Как и все великие социальные эксперименты, изобретение рынка труда стоило дорого. На первом этапе он привел к быстрому снижению материального уровня жизни рабочего класса [Watkins F. The Political Tradition of the West, Harvard University Press, Cambridge, Mass., 1948, p. 213].
Это мнение было почти буквально повторено в последней попавшейся мне в руки книге Бертрана Рассела.
Промышленная революция породила неописуемую нищету как в Англии, так и в Америке. Думаю, что ни один историк экономики не усомнится, что англичане в начале XIX века были несчастнее, чем сто лет назад, всему этому они обязаны научному прогрессу [Russell В. The Impact of.Science on.Society, Columbia University Press, New York, 1951, p. 19--20].

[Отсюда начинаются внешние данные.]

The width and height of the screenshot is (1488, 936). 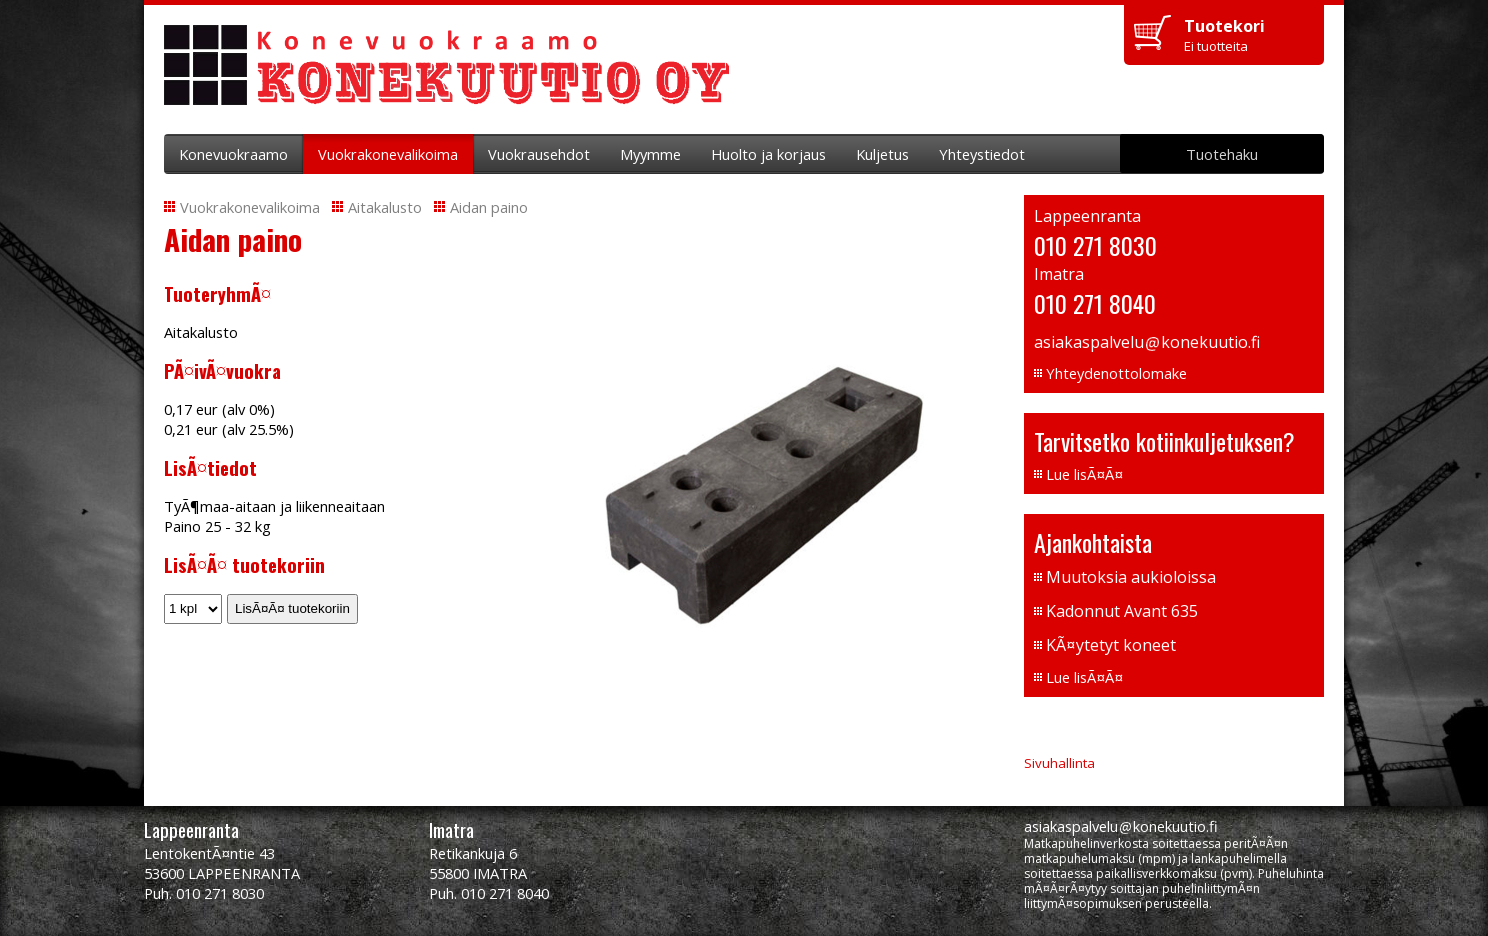 I want to click on Muutoksia aukioloissa, so click(x=1131, y=577).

Трудно разубедить ученого профана, что столь категорическому заявлению писателя такого ранга не стоит верить. Подобные карманные версии экономической истории сегодня продаются сотнями тысяч копий, множащих старый миф. Истинная история капитализма и пролетариата практически обратна всем этим теориям экспроприации масс. Статистика дает яркие показатели эффекта роста народонаселения на фоне прогресса индустрии, но не это главное. При общем росте населения уровень жизни самых бедных слоев не может улучшаться ощутимым образом. Число промышленных рабочих увеличивалось за два или три поколения, но затем, как утверждают, наступило резкое падение их благосостояния.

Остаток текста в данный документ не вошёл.